What you can expect
During the procedure
Minimally invasive heart surgery includes robot-assisted heart surgery, thoracoscopic surgery and surgery through a small incision in the chest (direct less invasive access heart surgery). In all types of minimally invasive procedures, surgeons reach your heart through small incisions between the ribs of your chest.
A tool with a small video camera inserted through one of the incisions will enable the surgeon to see inside your body.
Most minimally invasive procedures use a heart-lung bypass machine, as is used in open-heart surgery. The machine keeps blood moving through your body during the procedure.
Robot-assisted heart surgery
In robot-assisted heart surgery, the surgeon uses robotic arms, rather than his or her hands, to perform the exact maneuvers used in traditional open-heart surgery.

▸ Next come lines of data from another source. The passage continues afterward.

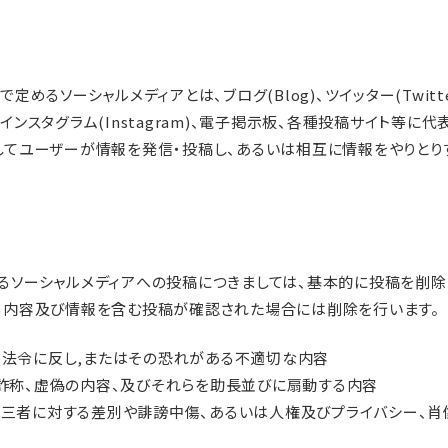
定めるソーシャルメディアとは、ブログ(Blog)、ツイッター(Twitte
k)、インスタグラム(Instagram)、電子掲示板、各種投稿サイト等に
してユーザーが情報を発信・投稿し、あるいは相互に情報をやりとり
。
るソーシャルメディアへの投稿につきましては、基本的に投稿を削除
る内容及び情報を含む投稿が確認された場合には削除を行います。
法令に反し,またはその恐れがある不適切な内容
詐称、虚偽の内容、及びそれらを助長並びに扇動する内容
三者に対する差別や誹謗中傷、あるいは人権及びプライバシー、肖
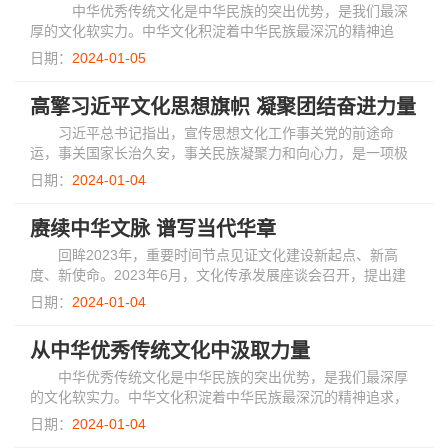
中华优秀传统文化是中华民族的突出优势，是我们最深
厚的文化软实力。中华文化积淀着中华民族最深沉的精神追
求，是中华民族生生不息、发展壮大的丰厚滋养。中国特色社
日期：
2024-01-05
会主义植根于中华文化沃土、反映中国人民的...
高擎习近平文化思想旗帜 凝聚团结奋进力量
习近平总书记指出，宣传思想文化工作事关党的前途命
运，事关国家长治久安，事关民族凝聚力和向心力，是一项极
端重要的工作。回望2023年，宣传思想文化战线牢记总书记嘱
日期：
2024-01-04
托，高擎习近平文化思想旗帜，自觉担负起新...
赓续中华文脉 谱写当代华章
回眸2023年，重要时间节点见证文化建设新起点、新高
度、新使命。2023年6月，文化传承发展座谈会召开，提出建
设中华民族现代文明的重大任务；2023年10月，全国宣传思想
日期：
2024-01-04
文化工作会议正式提出和系统阐述习近平文化思...
从中华优秀传统文化中汲取力量
中华优秀传统文化是中华民族的突出优势，是我们最深厚
的文化软实力。中华文化积淀着中华民族最深沉的精神追求，
是中华民族生生不息、发展壮大的丰厚滋养。中国特色社会主
日期：
2024-01-04
义植根于中华文化沃土、反映中国人民的意...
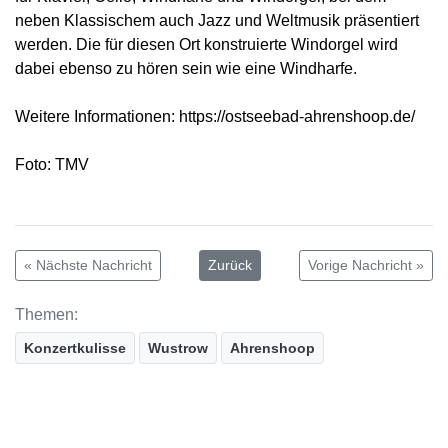
neben Klassischem auch Jazz und Weltmusik präsentiert
werden. Die für diesen Ort konstruierte Windorgel wird
dabei ebenso zu hören sein wie eine Windharfe.
Weitere Informationen: https://ostseebad-ahrenshoop.de/
Foto: TMV
« Nächste Nachricht
Zurück
Vorige Nachricht »
Themen:
Konzertkulisse
Wustrow
Ahrenshoop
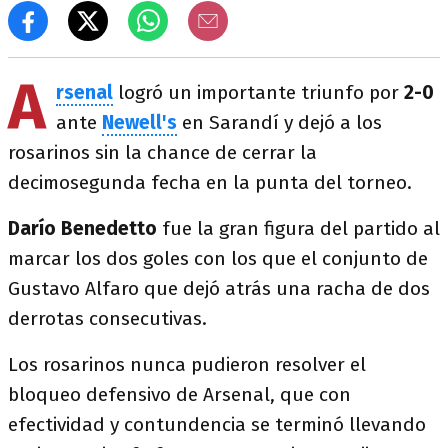
A
rsenal
logró un importante triunfo por
2-0
ante
Newell's
en Sarandí y dejó a los
rosarinos sin la chance de cerrar la
decimosegunda fecha en la punta del torneo.
Darío Benedetto
fue la gran figura del partido al
marcar los dos goles con los que el conjunto de
Gustavo Alfaro que dejó atrás una racha de dos
derrotas consecutivas.
Los rosarinos nunca pudieron resolver el
bloqueo defensivo de Arsenal, que con
efectividad y contundencia se terminó llevando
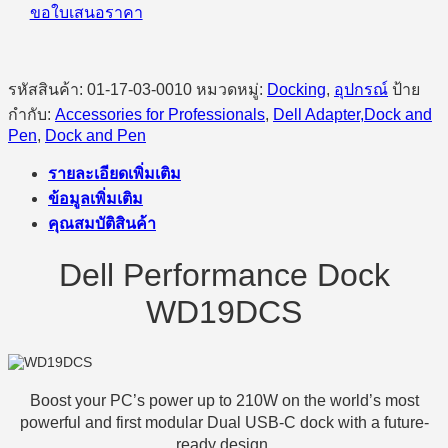
ขอใบเสนอราคา
รหัสสินค้า:
01-17-03-0010
หมวดหมู่:
Docking
,
อุปกรณ์
ป้าย
กำกับ:
Accessories for Professionals
,
Dell Adapter,Dock and
Pen
,
Dock and Pen
รายละเอียดเพิ่มเติม
ข้อมูลเพิ่มเติม
คุณสมบัติสินค้า
Dell Performance Dock
WD19DCS
Boost your PC’s power up to 210W on the world’s most
powerful and first modular Dual USB-C dock with a future-
ready design.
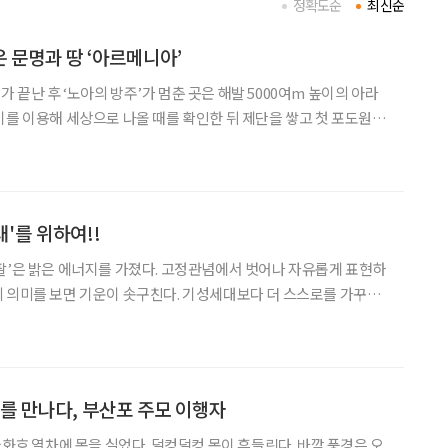
정확도순
최신순
 문명과 땅 ‘아르메니아’
끝난 후 ‘노아의 방주’가 멈춘 곳은 해발 5000여m 높이의 아라
기를 이용해 세상으로 나올 때를 확인한 뒤 제단을 쌓고 첫 포도원을
에서 시작했다. ‘아라라트’라는 명칭은 ‘우라르투’(Urartu)의 히
 왕국은 메소포타미아 문명의 중심 국가 아시
대'를 위하여!!
팔’은 밝은 에너지를 가졌다. 고정관념에서 벗어나 자유롭게 표현하
 의미를 보면 기운이 솟구친다. 기성세대보다 더 스스로를 가꾸고
적인 50~60대 시니어들과 닮았다. 그래서 이들을 ‘오팔세대’라
팔세대의 오팔(OPAL)은 ‘Old People with A
’를 만나다, 부산포 주모 이행자
궁화호 열차에 몸을 실었다. 덜컹덜컹 몸이 흔들린다. 바깥 풍경은 오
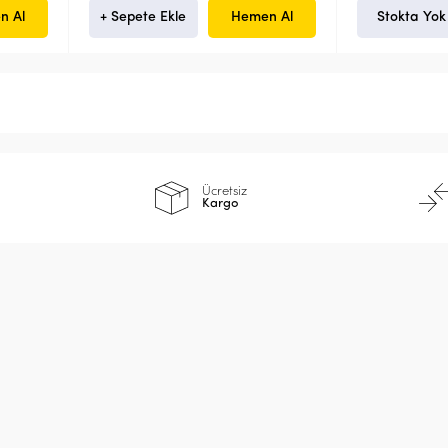
n Al
+ Sepete Ekle
Hemen Al
Stokta Yok
Ücretsiz
Kargo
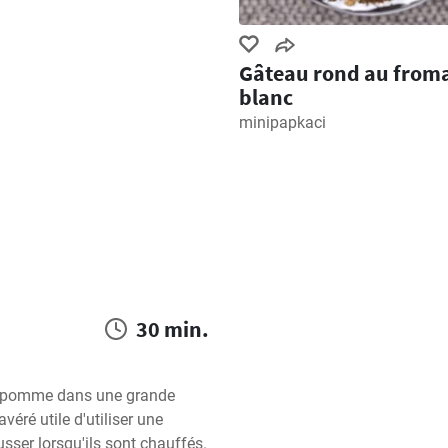
Gâteau rond au from
blanc
minipapkaci
30 min.
e pomme dans une grande 
éré utile d'utiliser une 
sser lorsqu'ils sont chauffés.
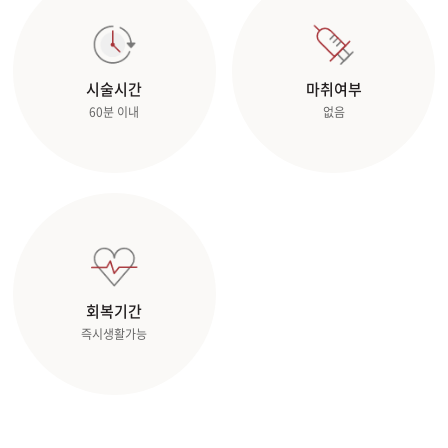
시술시간
마취여부
60분 이내
없음
회복기간
즉시생활가능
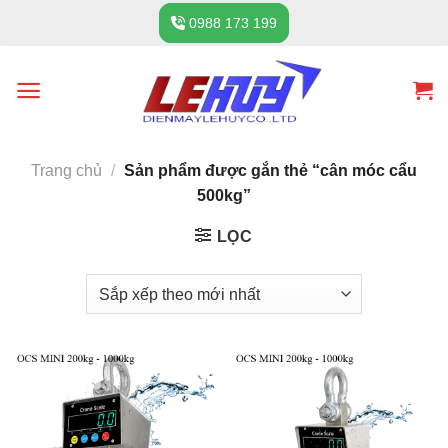
Skip
0988 173 199
to
content
Trang chủ
/
Sản phẩm được gắn thẻ “cân móc cẩu
500kg”
LỌC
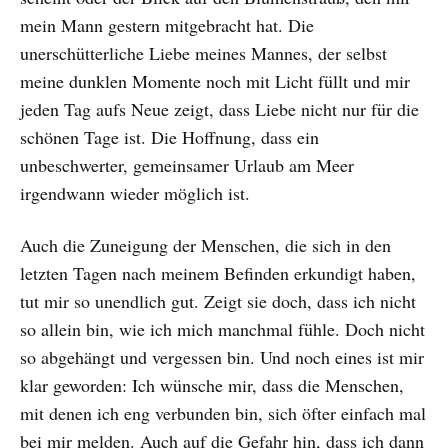
mein Mann gestern mitgebracht hat. Die
unerschütterliche Liebe meines Mannes, der selbst
meine dunklen Momente noch mit Licht füllt und mir
jeden Tag aufs Neue zeigt, dass Liebe nicht nur für die
schönen Tage ist. Die Hoffnung, dass ein
unbeschwerter, gemeinsamer Urlaub am Meer
irgendwann wieder möglich ist.
Auch die Zuneigung der Menschen, die sich in den
letzten Tagen nach meinem Befinden erkundigt haben,
tut mir so unendlich gut. Zeigt sie doch, dass ich nicht
so allein bin, wie ich mich manchmal fühle. Doch nicht
so abgehängt und vergessen bin. Und noch eines ist mir
klar geworden: Ich wünsche mir, dass die Menschen,
mit denen ich eng verbunden bin, sich öfter einfach mal
bei mir melden. Auch auf die Gefahr hin, dass ich dann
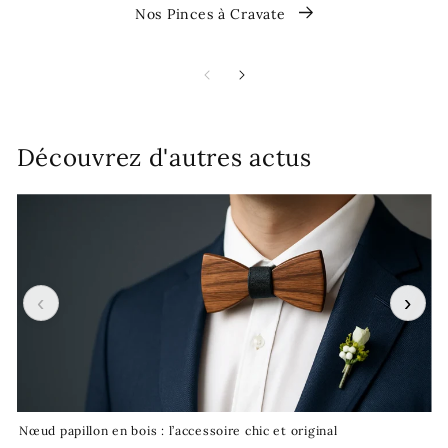
Nos Pinces à Cravate
Découvrez d'autres actus
‹
›
Nœud papillon en bois : l’accessoire chic et original
Cr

During this procedure, your surgeon works at a remote console and views your heart in a magnified high-definition 3D view on a video monitor. From the console, your surgeon's hand movements translate precisely to the robotic arms at the operating table, which move similarly to the human wrist.
A second surgeon and surgical team assist at the operating table, changing surgical instruments attached to the robotic arms.

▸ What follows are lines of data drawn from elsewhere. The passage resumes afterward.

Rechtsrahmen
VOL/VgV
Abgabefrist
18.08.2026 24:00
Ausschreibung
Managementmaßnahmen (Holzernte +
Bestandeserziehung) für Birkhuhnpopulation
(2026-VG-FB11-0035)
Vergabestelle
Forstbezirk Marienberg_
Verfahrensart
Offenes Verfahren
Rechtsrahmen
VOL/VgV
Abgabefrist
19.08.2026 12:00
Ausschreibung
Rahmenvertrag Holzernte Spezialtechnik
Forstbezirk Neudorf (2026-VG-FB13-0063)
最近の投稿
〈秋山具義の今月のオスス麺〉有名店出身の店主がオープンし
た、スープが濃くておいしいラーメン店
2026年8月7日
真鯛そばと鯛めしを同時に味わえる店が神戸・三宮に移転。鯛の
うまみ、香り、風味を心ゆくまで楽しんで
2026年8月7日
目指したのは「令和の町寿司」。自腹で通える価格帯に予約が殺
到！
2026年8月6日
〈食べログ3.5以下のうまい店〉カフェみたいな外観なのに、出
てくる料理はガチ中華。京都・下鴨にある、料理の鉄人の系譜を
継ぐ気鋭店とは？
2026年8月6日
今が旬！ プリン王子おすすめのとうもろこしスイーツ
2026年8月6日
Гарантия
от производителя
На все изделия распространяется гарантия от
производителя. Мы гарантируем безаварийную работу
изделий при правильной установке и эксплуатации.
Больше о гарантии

In thoracoscopic surgery (sometimes referred to as a minithoracotomy), your surgeon inserts a long, thin tube (thoracoscope) containing a tiny high-definition video camera into a small incision in your chest.
Your surgeon repairs your heart using long instruments inserted through small incisions between your ribs.
After the procedure
You'll generally spend a day or so in the intensive care unit (ICU). You'll be given fluids and medications through intravenous (IV) lines. Other tubes placed during surgery will drain urine from your bladder and fluid and blood from your chest. You might be given oxygen through a facemask or prongs in your nose.
After the ICU, you'll be moved to a regular hospital room for several days. The time you spend in the ICU and hospital will depend on your condition and surgery.
Your treatment team will:
- Monitor your condition and watch for signs of infection in your incision sites
- Monitor your blood pressure, breathing and heart rate
- Work with you to manage pain
- Get you up and walking and instruct you to gradually increase your activity
- Show you how to do deep-breathing exercises and instruct you to cough to keep your lungs clear
Your doctor will give you instructions to follow during your recovery, such as watching for signs of infection in your incisions, caring for your incisions, taking medications and managing pain.